Owing to its gentle nature, Catnip is highly prized for use with children. It is one of the many members of the mint family and is calming and soothing. It also stimulates the body, settles the stomach and soothes the nerves. Perhaps the most popular use of Catnip is as an herbal tea consumed just before bedtime. It has a very long list of folk uses, which is understandable since it is often difficult to get a good night's sleep in today's fast paced world.
Catnip tea can be prepared by steeping 1 teaspoon in a cup of hot water. Allow to steep for five minutes and strain. Add honey or lemon to taste. We also love it in tea blends mixed with other herbs.
Stomach Storm Soother Tea Makes 4 cups
2 teaspoon catnip
1 teaspoon fennel
1 teaspoon lemon balm
Pour 4 cups of hot (but not boiling since boiling water temps may destroy some of the helpful aspects of the herbs) water over the herb mixture and allow them to steep for 10 minutes. Strain the mixture. Sweeten lightly with honey, if desired.

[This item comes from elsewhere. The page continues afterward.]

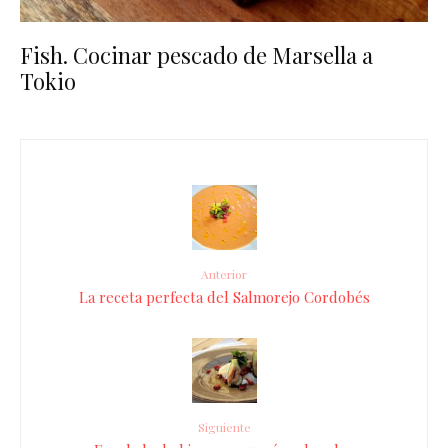
Fish. Cocinar pescado de Marsella a
Tokio
Anterior
La receta perfecta del Salmorejo Cordobés
Siguiente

Tid Bits You'll Want to Know:
Uses: Catnip has many uses internally and externally. We use it often in tea and tincture blends. It's mostly used for internal applications: teas, tinctures, capsules, food recipes, etc. Our two favorite uses are in teas and meals. It has a rather mild flavor so you hardly know it's there. Like many other bulk herbs, we add it to many dishes (salads, meat dishes, soups, stews, etc.) in small amounts for added nutrition and fiber without affecting the flavor. Catnip can be used to benefit men, women (including before, during or after pregnancy, and nursing) and children. It can be used as often as you would like.
Storage: The nutrients in Catnip are very sensitive to air and light exposure. It should be kept in an airtight container and stored in a dark, dry, and cool place. Refrigeration or freezing is great but not necessary.